After this overview of Buddhism, we can easily understand why the soul as a real object is rejected by Buddhism. If the soul were real, then Nirvana would be unlikely. Without Nirvana as the escape, there is no point in emphasizing suffering. Without Nirvana and suffering, there is no Buddhism. The soul is denied for the sake of building a consistent religious system. To deny the soul, Gautama used the logical argument of the variable awareness, but this is the only evidence against the soul that Buddhism has. Contradicting this argument are the real experiences of soul projectionists.

Buddhism as a religion is not interested in E-space. It has a very narrow focus directed towards personal liberation from suffering by true extinction. Buddhism is indifferent to any knowledge, such as knowledge about E-space, unless the knowledge will help in the quest for Nirvana. Gautama started the Buddhist tradition of avoiding questions that are considered beside the point.
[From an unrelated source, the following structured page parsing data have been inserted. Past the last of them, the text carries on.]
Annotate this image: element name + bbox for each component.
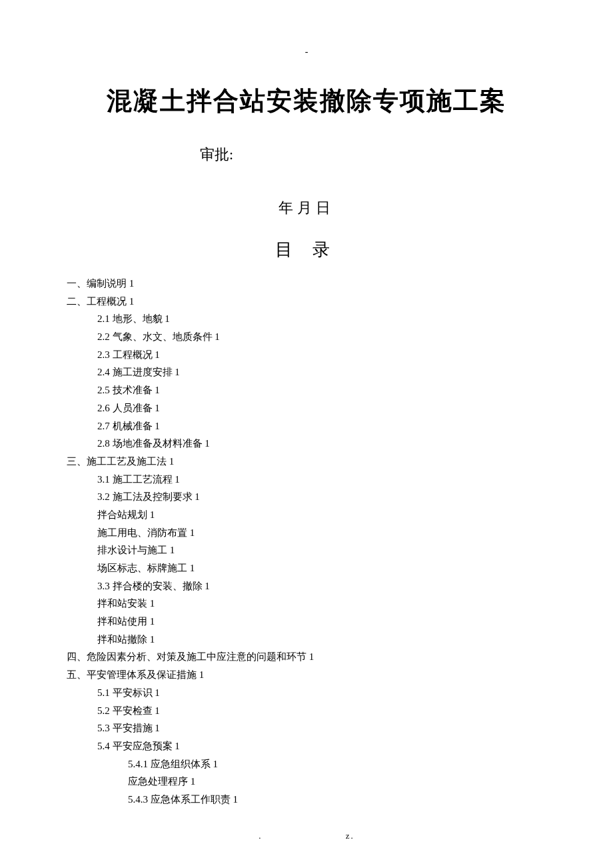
toc-entry: 2.8 场地准备及材料准备 1 — [67, 435, 546, 453]
document-page: - 混凝土拌合站安装撤除专项施工案 审批: 年月日 目 录 一、编制说明 1二、… — [0, 0, 613, 835]
toc-entry: 5.4.3 应急体系工作职责 1 — [67, 791, 546, 809]
toc-entry: 5.3 平安措施 1 — [67, 719, 546, 737]
toc-entry: 三、施工工艺及施工法 1 — [67, 453, 546, 471]
toc-entry: 5.4 平安应急预案 1 — [67, 737, 546, 755]
toc-entry: 2.1 地形、地貌 1 — [67, 310, 546, 328]
toc-entry: 施工用电、消防布置 1 — [67, 524, 546, 542]
toc-entry: 2.3 工程概况 1 — [67, 346, 546, 364]
toc-entry: 拌和站使用 1 — [67, 613, 546, 631]
toc-heading: 目 录 — [67, 238, 546, 261]
toc-entry: 3.1 施工工艺流程 1 — [67, 471, 546, 489]
toc-entry: 3.3 拌合楼的安装、撤除 1 — [67, 577, 546, 595]
toc-entry: 5.4.1 应急组织体系 1 — [67, 755, 546, 773]
toc-entry: 2.6 人员准备 1 — [67, 399, 546, 417]
toc-entry: 5.2 平安检查 1 — [67, 702, 546, 720]
toc-entry: 2.4 施工进度安排 1 — [67, 363, 546, 381]
toc-entry: 2.2 气象、水文、地质条件 1 — [67, 328, 546, 346]
toc-entry: 应急处理程序 1 — [67, 773, 546, 791]
toc-entry: 场区标志、标牌施工 1 — [67, 559, 546, 577]
footer-left: . — [259, 831, 262, 841]
toc-entry: 排水设计与施工 1 — [67, 541, 546, 559]
toc-entry: 5.1 平安标识 1 — [67, 684, 546, 702]
toc-entry: 拌合站规划 1 — [67, 506, 546, 524]
toc-entry: 二、工程概况 1 — [67, 293, 546, 311]
toc-entry: 拌和站撤除 1 — [67, 631, 546, 649]
page-footer: . z. — [0, 831, 613, 841]
date-label: 年月日 — [67, 198, 546, 218]
toc-entry: 五、平安管理体系及保证措施 1 — [67, 666, 546, 684]
top-marker: - — [67, 47, 546, 57]
toc-entry: 四、危险因素分析、对策及施工中应注意的问题和环节 1 — [67, 648, 546, 666]
approval-label: 审批: — [67, 145, 546, 165]
footer-right: z. — [346, 831, 354, 841]
table-of-contents: 一、编制说明 1二、工程概况 12.1 地形、地貌 12.2 气象、水文、地质条… — [67, 275, 546, 809]
toc-entry: 拌和站安装 1 — [67, 595, 546, 613]
toc-entry: 一、编制说明 1 — [67, 275, 546, 293]
toc-entry: 3.2 施工法及控制要求 1 — [67, 488, 546, 506]
toc-entry: 2.5 技术准备 1 — [67, 381, 546, 399]
toc-entry: 2.7 机械准备 1 — [67, 417, 546, 435]
document-title: 混凝土拌合站安装撤除专项施工案 — [67, 84, 546, 118]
He openly refused to answer questions that didn’t directly relate to the great goal. Any questions about E-space, known as Brahma to the Hindus, would have been ignored by Gautama. Unlike Hinduism, Buddhism is basically anti-knowledge. This anti-knowledge approach becomes extreme in a variant of Buddhism known as Zen. A Zen teacher replies to most questions with a deliberately meaningless answer.

The fact that during a soul projection the awareness exists independently of all the stimulation one is normally aware of, shows clearly that the awareness is not a product or consequence of that stimulation. Instead of being a consequence of stimulation, the awareness shows itself to be a consumer of stimulation. It feeds constantly on whatever it is given. Without its food, it becomes dormant (unconscious). The soul-projection state is very close to starvation and dormancy, and yet the awareness is fully awake and aware, just as much as when it is flooded with stimulation. Stimulated below its event-horizon threshold, the awareness is not dimmed, tired, or sleepy. Instead, it is fully awake, although the perceptions of being bodiless and without senses are so remarkably different from what is normal for us. The awareness very much seems to have only two states. It is either on, or off. There doesn’t seem to be any scale of intensity or strength. Instead, the great variable for the awareness is the stimulation it receives.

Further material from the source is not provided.